An unprecedented surge in imports is hurting and causing harm to the domestic steel industry, said Sajjan Jindal, chairman and managing director, JSW Steel.
Jindal, while addressing its 21st annual general meeting (AGM), alleged that this harm is being caused because steel is being sold at a price significantly lower than the domestic home-country prices of exporters.
“While cheap imports may benefit user industries in the short-term, surely reliance on imported steel cannot be a sustainable business strategy,” he said.
The company’s net profit (profit after tax or PAT) has increased by 62.3% last year - from Rs 1,335 crore in 2013-14 to Rs 2,166 crore in 2014-15. However, its net consolidated debt also increased by 5 percent to Rs. 35, 808.11 crore in last year – making it one of the most heavily indebted companies in the segment across the globe.
According to Jindal, the outlook for the domestic steel industry remains robust and the prospect of capital investments are bright, subject to, however, the timely intervention by policy makers to remove the constraints faced by the industry.
“These include ease of doing business, land acquisition, environmental clearances, resource allocation, availability of finance at competitive rates and infrastructure bottlenecks, among others,” he said while addressing the AGM audience in Mumbai. “An important step in this direction is the Mines and Minerals Development and Regulation (MMDR) Amendment Act, 2015, recently passed by Parliament, which enables inter alia a transparent auction of iron ore mines.”
JSW Steel, which is the one of the country’s largest steelmaker, will ensure that it has the edge by improving its operating efficiencies through enhancing yields and reducing specific energy consumption, said Jindal.
The company, in last year, has shown a 4% growth in steel production.
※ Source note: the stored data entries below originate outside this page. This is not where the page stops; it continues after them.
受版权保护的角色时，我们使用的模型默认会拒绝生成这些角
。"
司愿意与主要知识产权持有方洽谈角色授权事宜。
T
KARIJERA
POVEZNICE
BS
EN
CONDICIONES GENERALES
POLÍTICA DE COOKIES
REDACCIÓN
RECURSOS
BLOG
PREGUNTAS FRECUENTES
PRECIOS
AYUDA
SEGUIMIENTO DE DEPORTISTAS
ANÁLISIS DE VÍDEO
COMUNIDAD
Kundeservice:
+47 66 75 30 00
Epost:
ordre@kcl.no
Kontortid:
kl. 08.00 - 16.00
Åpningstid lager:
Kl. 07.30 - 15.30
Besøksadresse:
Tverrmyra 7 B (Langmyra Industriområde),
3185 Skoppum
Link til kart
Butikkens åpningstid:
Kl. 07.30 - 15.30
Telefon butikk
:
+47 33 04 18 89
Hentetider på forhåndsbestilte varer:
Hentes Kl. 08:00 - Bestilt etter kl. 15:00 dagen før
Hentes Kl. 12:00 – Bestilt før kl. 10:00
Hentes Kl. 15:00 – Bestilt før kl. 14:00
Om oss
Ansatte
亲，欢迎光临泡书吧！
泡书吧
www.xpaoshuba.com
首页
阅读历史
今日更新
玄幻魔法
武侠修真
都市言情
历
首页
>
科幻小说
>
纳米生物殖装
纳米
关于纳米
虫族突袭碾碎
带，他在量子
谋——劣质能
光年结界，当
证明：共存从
Moreover, its sales of value added and special steel products grew by 38% over the previous year and comprised 33% of total sales.
In 2013-14, the contribution of such special steel products was just 24% of total sales.
“Our investments in next generation downstream facilities enabled us to enrich our product portfolio and fully leverage the available opportunities in the automobile, consumer durables and construction sectors,” commented Jindal.